Posted by WorldbyStorm in Uncategorized.

Funny isn’t it, how events conspire to cause problems. I was reading about how…

Boris Johnson is facing increasing pressure from his own MPs, and from usually supportive newspapers, to take action over the cost of living crisis at the start of what could be another perilous week for the prime minister.

In a pair of front pages that will spook No 10, the Daily Mail and Daily Express led on Monday with calls from senior Conservatives for measures including an end to VAT being imposed on heating bills.

Also on Monday, one of the party’s perceived rising stars, the Tees Valley mayor, Ben Houchen, used an article in another Tory-friendly paper, the Times, to warn that voters in “red wall” seats would need tangible evidence of levelling up soon.
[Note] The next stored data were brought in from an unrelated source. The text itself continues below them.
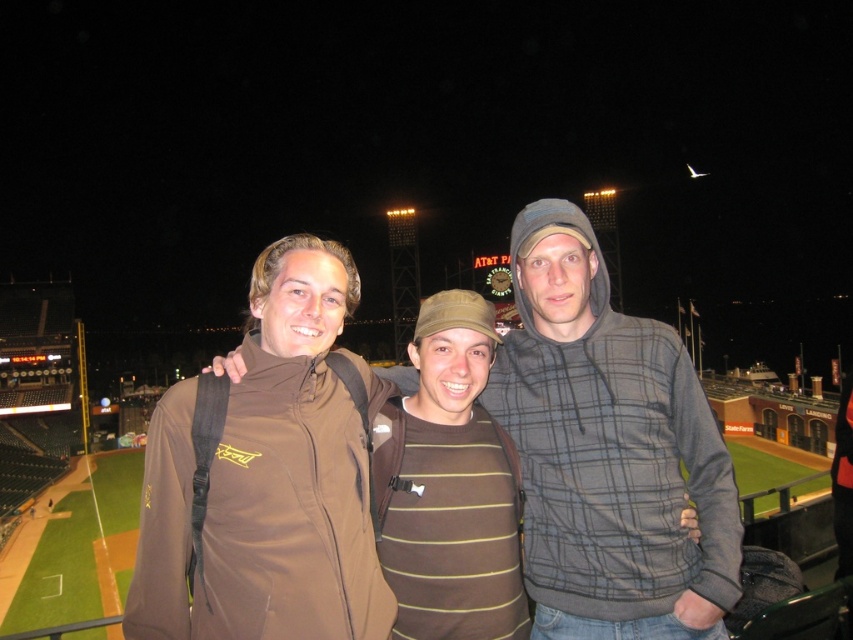 Question: Can you confirm if brown fabric jacket at center is bigger than gray plaid hoodie at center?

Choices:
 (A) yes
 (B) no

Answer: (A)

Question: Is brown fabric jacket at center smaller than gray plaid hoodie at center?

Choices:
 (A) yes
 (B) no

Answer: (B)

Question: Does gray plaid hoodie at center appear on the right side of brown softshell jacket at center?

Choices:
 (A) no
 (B) yes

Answer: (B)

Question: Which point is farther to the camera?

Choices:
 (A) brown softshell jacket at center
 (B) brown fabric jacket at center

Answer: (B)

Question: Which object is the closest to the brown fabric jacket at center?

Choices:
 (A) brown softshell jacket at center
 (B) gray plaid hoodie at center

Answer: (B)

Question: Which of the following is the closest to the observer?

Choices:
 (A) (669, 353)
 (B) (535, 403)

Answer: (A) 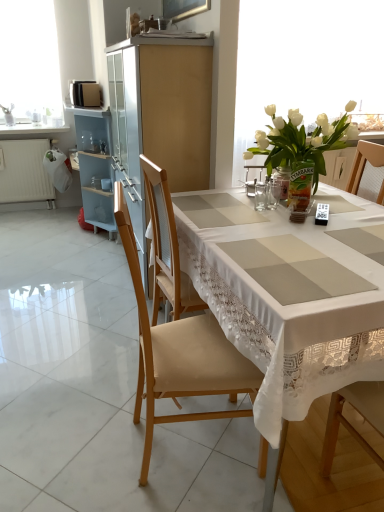 Locate an element on the screen. unoccupied area in front of translucent glass vase at upper right is located at coordinates (327, 216). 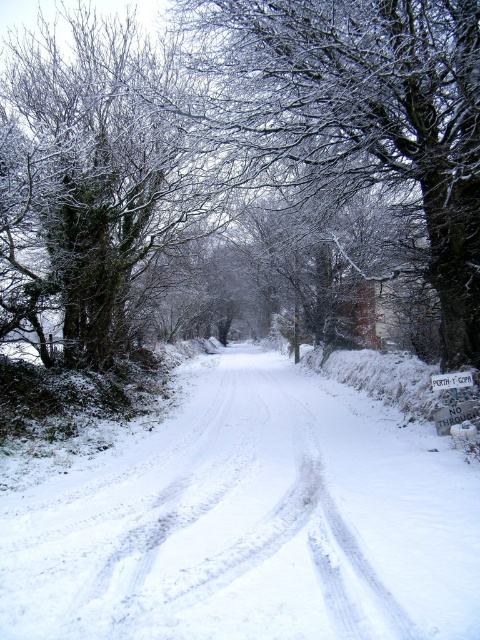 Question: Which of these objects is positioned closest to the white frosty tree at center?

Choices:
 (A) white plastic sign at center
 (B) white powdery snow at center

Answer: (A)

Question: Is white powdery snow at center above white frosty tree at center?

Choices:
 (A) yes
 (B) no

Answer: (B)

Question: Based on their relative distances, which object is farther from the white powdery snow at center?

Choices:
 (A) white frosty tree at center
 (B) white plastic sign at center

Answer: (A)

Question: Where is white powdery snow at center located in relation to white frosty tree at center in the image?

Choices:
 (A) above
 (B) below

Answer: (B)

Question: Which is farther from the white powdery snow at center?

Choices:
 (A) white plastic sign at center
 (B) white frosty tree at center

Answer: (B)

Question: Does white powdery snow at center lie behind white plastic sign at center?

Choices:
 (A) no
 (B) yes

Answer: (A) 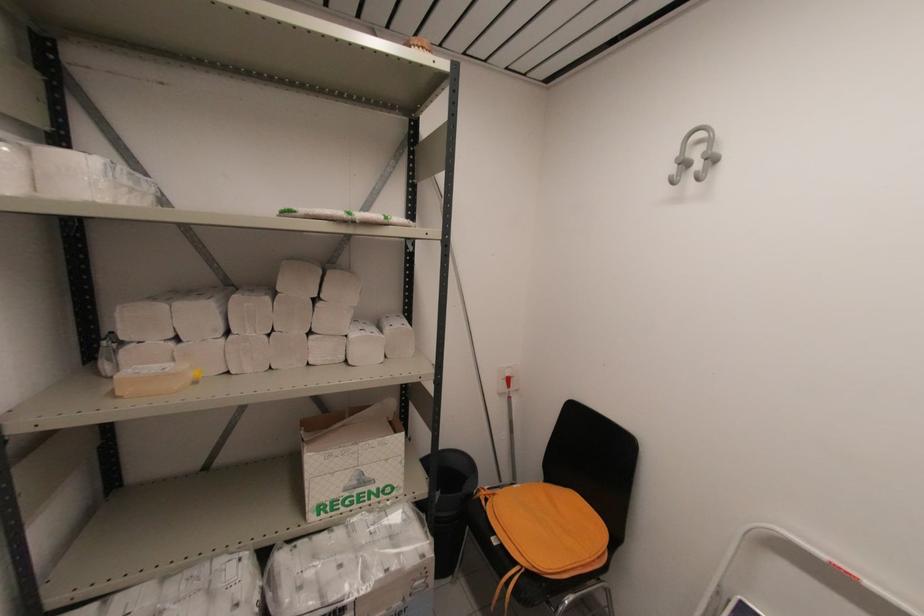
Which sent me to this in the Guardian which outlined the areas where costs are increasing dramatically:

Increases in rail fares, phone bills, national insurance and mortgage repayments have all been announced, and energy bills could rocket if wholesale gas prices remain high and the government resists pressure to act. It will be a particular disaster for those on fixed incomes and benefits but even those on generous incomes are going to feel the heat. The next four months are crucial. Here’s what is heading your way.
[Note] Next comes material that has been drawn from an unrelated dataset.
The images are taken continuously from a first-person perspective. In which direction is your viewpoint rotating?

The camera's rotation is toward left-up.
And that led on to this which outlined some of the reasons.

New figures published on Wednesday reveal the cost of living rose by 5.1% in the 12 months to November, its highest rate in 10 years.

The jump, driven largely by rising fuel and energy costs, puts further pressure on households across the UK.

Why are prices rising?

There are a number of reasons:

  • Demand for oil and gas is pushing up energy prices worldwide. This means higher bills for householders, and for businesses, many of whom will pass on some or all of the extra energy costs to their customers
  • Shortages of many goods, including building materials and computer chips, are causing supply problems and pushing up prices
  • Government support to businesses during the pandemic – like reduced VAT for hospitality – has ended
  • Businesses are struggling to recruit lorry drivers and hospitality staff. This is partly due to the pandemic, but is also compounded by Brexit, according to international policy forum the OECD.

Any of those singly would be a problem for any government, but collectively they make for a perfect storm, don’t they? And one in particular appears – broadly speaking, to be self-inflicted.